**Task requirements:** Whenever a line carries the word "Where", pull it out of the entries.

:: Data

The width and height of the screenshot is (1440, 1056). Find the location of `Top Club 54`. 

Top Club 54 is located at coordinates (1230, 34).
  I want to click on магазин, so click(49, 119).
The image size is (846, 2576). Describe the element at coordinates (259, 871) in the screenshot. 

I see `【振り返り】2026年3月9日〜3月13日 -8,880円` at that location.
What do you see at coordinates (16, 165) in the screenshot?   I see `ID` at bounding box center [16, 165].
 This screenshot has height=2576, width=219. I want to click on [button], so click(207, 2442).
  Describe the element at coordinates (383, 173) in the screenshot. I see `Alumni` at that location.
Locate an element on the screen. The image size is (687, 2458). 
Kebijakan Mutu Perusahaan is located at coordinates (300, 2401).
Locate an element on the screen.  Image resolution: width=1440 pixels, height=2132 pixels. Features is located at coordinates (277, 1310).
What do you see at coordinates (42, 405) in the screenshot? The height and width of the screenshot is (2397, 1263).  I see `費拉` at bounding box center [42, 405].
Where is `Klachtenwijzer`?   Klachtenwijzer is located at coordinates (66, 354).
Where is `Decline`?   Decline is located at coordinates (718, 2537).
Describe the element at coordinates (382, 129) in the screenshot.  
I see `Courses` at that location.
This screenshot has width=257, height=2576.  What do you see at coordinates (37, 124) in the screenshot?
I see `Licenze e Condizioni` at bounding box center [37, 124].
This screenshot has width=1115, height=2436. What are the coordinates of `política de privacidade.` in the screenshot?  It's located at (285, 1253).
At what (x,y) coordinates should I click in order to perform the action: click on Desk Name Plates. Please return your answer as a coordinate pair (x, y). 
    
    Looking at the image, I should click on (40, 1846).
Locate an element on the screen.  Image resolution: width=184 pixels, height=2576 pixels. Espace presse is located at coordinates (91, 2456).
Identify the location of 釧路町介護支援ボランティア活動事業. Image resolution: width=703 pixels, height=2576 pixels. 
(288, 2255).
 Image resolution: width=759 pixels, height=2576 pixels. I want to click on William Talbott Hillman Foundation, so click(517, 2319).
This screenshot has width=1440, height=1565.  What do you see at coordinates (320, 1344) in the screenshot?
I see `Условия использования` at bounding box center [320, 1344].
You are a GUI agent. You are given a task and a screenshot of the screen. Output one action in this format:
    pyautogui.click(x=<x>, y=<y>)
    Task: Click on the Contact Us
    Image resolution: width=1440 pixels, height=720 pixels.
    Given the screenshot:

::::

**Response for this exercise:**
Where is `Klachtenwijzer`?   Klachtenwijzer is located at coordinates (66, 354).
Where is `Decline`?   Decline is located at coordinates (718, 2537).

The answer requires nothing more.